SPIEGEL: Wie viel Zeit verbringen Sie damit, Pläne zu machen?
Adorf: Das habe ich noch nie gemacht. Es gibt Pianisten, die fünf Jahre vorher wissen, dass sie am 5. April in Buenos Aires die »Appassionata« spielen – ich habe nie geplant, auch früher nicht. Ich habe immer gedacht, dass wir nicht so viel Einfluss haben auf unser Leben, wie wir denken. Das Leben macht das schon.
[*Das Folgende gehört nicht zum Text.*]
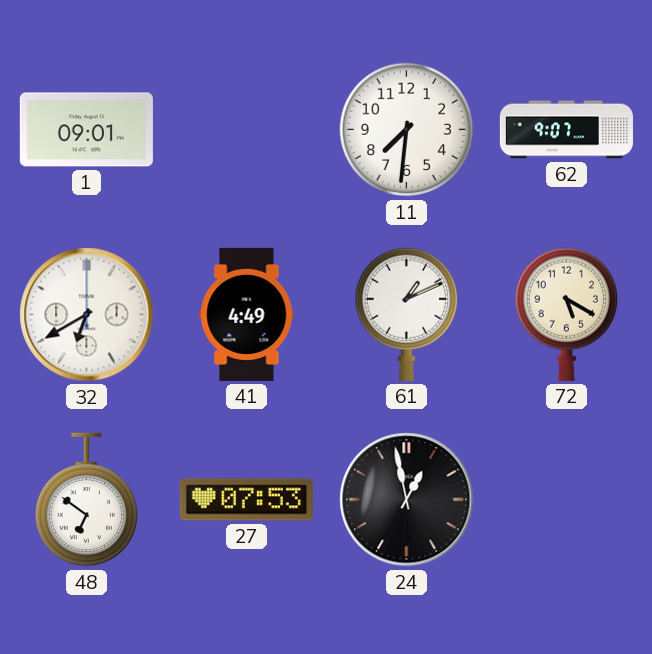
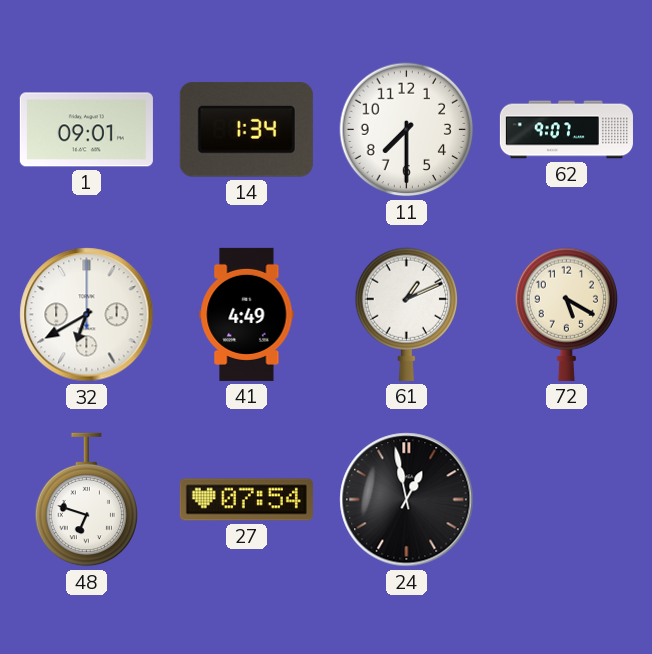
14: none -> 1:34
11: 7:31 -> 7:30
48: 6:51 -> 6:48
27: 07:53 -> 07:54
Mit uns, nicht umgekehrt.
SPIEGEL: Gibt es nie Frust?
Adorf: Was ich nicht mag, davon habe ich sehr genaue Vorstellungen. Aber dass es zum Frust, zur Belastung wird: nein.
SPIEGEL: Gibt es einen Ort, an dem Sie beerdigt werden wollen? Saint-Tropez? Italien?
Adorf: Mir persönlich ist das egal. Meine Mutter wollte eine Seebestattung. Ich selber fand das immer eine ganz gute Option, ich glaube an nichts nachher. In meiner Heimatstadt bin ich Ehrenbürger, die würden mir sicher ein schönes Grab herrichten. In Saint-Tropez ist ein sehr schöner Friedhof am Meer, aber der ist so besetzt, dass man da gar keinen Platz findet. Zuletzt wurde mir angedeutet, dass München genau das Richtige für mich wäre – der Bogenhausener Friedhof, wo viele meiner Kollegen liegen.
SPIEGEL: Für Sie ist der Tod: Licht aus?
Adorf: Ende.
SPIEGEL: Haben Sie sich bis heute etwas Eifelbauernhaftes bewahrt?
Adorf: Früher, wahrscheinlich von meiner Mutter stammend, gab es den Grundsatz: Auf dem Boden bleiben. Und sich nicht zu wichtig nehmen. Wichtig schon, aber nicht zu wichtig. Was meine Herkunft, mein Herkommen angeht, da spielt Süditalien gar keine Rolle, obwohl ich versucht habe, Italiener zu werden. Ich habe 40 Jahre in Italien gelebt. Aber das ist mir nie gelungen. Für mich ist es immer die Eifel geblieben.
SPIEGEL: Was bleibt?
Adorf: Staub.
SPIEGEL: Herr Adorf, wir danken Ihnen für dieses Gespräch.
Das Gespräch führten die Redakteure Hauke Goos und Barbara Hardinghaus.